What’s the matter with this guy?


They practised passing the ball back and forth between each other, with kicks, headers, shoulders, chests, anyway to keep the ball.  After a while, Marc began to notice Engel favouring his left foot.  Well, he does usually play as a left winger.  It’s not a big deal. In fact, left footed players were rarer, so it was good that the team have one to play in his natural position. But for some reason, it irritated Marc.


“You should practise your right foot too. You can’t be predictable as a winger.” Marc said to him.


“I can play with both.” Engel replied without looking up, concentrating on controlling the ball.


“Is that so?  Then why are you only using your left foot?”


“No reason.  I want to train my left foot today.”


Marc stopped the ball with his foot and said, “show me.” Then he kicked the ball to Engel’s right side.


“No.” Engel frowned.  He turned sideways and kicked the ball back to Marc with his left foot. 


Marc kicked the ball higher this time and it bounced over Engel.  Engel moved a few steps back to catch the ball first with his head, held the ball down with his chest, then kicked it with his left foot again, all done with effortless flair.


Marc had no idea why he did what he did next, but when the ball returned to him, he deliberately aimed it at Engel’s face, and kicked it even harder this time. 


The ball hit squarely on Engel’s face.


Before the ball even hit the ground, Marc found himself pushed down onto the pitch.


“What’s your problem? Arsehole!” Engel shouted at him. Fists raised.


Shocked.  Marc was still processing what he had done himself, it took him a second to get up and went right up to Engel.  He pushed Engel’s shoulder and shouted back, “Are you crazy?  You fucking idiot!”


“HEY HEY HEY!” Coach Herrlich got between them in a flash.  “What the hell are you two doing?” He eyed Marc then looked at Engel. “If one of you gets injured as well, I’m going to fucking kill both of you.”


By then the rest of the team were surrounding and looking at them.  Marc and Engel just stared at each other.  Marc lowered his gaze first.  Scheiße. Maybe I’m more stressed than I thought.


When he looked back up again.  He saw Engel watching him with a peculiar expression.  The damn wry smile was back, but there was also something else, something playful.  His lip curled in a way that look more curious than annoyed, like Marc was a damn puzzle for him to solve... Mortified by his own outburst, Marc flicked up a glance at Engel and saw the red marks he inflicted on the right side of his face.  Engel was one of those people who was blessed with good skin, even after getting hit in the face, he still looked like he ready to step out from a magazine.  Marc averted his eyes.


Ugh.  Shut up.  Marc cursed himself.


Coach Herrlich pointed to Engel’s face.  “Go get that check with Dr. Greenberg.  Make sure your nose is not bleeding.”


Engel looked at Marc one last time before he walked off the pitch.

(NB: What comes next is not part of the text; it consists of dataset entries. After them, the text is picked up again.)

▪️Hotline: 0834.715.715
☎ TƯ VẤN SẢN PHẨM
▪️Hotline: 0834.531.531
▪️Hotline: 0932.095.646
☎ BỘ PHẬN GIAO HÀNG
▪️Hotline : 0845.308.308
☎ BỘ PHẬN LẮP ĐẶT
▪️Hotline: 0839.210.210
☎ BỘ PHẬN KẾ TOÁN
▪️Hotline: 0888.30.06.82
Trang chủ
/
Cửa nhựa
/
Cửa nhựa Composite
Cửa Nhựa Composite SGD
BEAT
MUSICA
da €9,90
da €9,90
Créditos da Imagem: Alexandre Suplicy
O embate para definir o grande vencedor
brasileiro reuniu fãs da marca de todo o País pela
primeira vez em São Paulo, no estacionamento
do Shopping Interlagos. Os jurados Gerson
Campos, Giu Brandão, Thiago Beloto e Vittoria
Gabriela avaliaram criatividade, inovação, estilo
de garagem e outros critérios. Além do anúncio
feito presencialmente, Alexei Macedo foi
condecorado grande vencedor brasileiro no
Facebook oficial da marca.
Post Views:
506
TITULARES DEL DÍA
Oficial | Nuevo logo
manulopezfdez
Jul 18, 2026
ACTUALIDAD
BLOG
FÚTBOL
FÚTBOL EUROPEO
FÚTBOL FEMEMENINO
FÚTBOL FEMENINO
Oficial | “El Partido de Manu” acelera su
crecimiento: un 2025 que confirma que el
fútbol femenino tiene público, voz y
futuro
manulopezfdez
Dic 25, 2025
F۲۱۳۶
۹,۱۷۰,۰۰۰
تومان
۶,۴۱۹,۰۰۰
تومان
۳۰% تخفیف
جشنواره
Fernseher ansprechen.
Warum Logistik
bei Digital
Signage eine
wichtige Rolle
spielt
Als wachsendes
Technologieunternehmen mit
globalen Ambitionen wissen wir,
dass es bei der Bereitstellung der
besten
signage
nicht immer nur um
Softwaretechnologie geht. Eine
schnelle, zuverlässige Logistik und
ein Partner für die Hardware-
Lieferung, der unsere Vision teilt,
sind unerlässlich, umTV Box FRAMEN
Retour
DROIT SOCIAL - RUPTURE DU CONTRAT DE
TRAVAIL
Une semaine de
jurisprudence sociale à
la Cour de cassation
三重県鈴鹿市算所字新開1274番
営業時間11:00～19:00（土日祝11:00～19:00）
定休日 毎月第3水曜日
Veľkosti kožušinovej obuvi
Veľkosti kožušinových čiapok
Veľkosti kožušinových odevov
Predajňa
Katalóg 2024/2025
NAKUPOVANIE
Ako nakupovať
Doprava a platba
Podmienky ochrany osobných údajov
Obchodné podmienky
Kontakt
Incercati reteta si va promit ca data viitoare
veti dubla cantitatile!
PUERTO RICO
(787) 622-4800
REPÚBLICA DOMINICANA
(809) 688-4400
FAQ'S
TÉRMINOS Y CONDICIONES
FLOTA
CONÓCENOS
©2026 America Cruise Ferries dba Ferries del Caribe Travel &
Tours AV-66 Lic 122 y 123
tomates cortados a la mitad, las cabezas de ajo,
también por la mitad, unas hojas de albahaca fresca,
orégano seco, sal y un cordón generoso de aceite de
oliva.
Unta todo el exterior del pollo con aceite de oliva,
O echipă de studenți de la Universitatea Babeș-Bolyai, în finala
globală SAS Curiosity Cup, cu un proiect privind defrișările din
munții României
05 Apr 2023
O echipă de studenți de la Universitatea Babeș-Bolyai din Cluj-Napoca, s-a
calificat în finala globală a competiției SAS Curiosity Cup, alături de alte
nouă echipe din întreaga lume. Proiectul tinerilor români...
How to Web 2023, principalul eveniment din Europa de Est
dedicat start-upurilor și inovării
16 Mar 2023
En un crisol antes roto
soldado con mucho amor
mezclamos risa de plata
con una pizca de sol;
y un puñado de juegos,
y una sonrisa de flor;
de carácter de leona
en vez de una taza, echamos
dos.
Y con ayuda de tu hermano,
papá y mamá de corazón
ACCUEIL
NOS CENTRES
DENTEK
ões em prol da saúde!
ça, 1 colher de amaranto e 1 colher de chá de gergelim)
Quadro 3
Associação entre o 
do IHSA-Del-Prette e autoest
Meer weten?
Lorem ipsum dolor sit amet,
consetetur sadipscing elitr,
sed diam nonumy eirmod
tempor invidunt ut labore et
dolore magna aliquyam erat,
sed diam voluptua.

Coach Herrlich turned to Marc and studied him closely.  “I didn’t expect this from you, Marc.  I know you’re upset with Ackermann, but we need Kay to fit in the team pronto.” He said gravely. 


Marc felt thoroughly embarrassed already, he’s been promoted to team captain since Frank got injured, he needed to show he’s a leader.  He mumbled an apology,


Herrlich put his hand on Marc’s shoulder.  “You can assert your authority in the game, posturing during training has no place in my team.  Give the guy a warm welcome, ok?”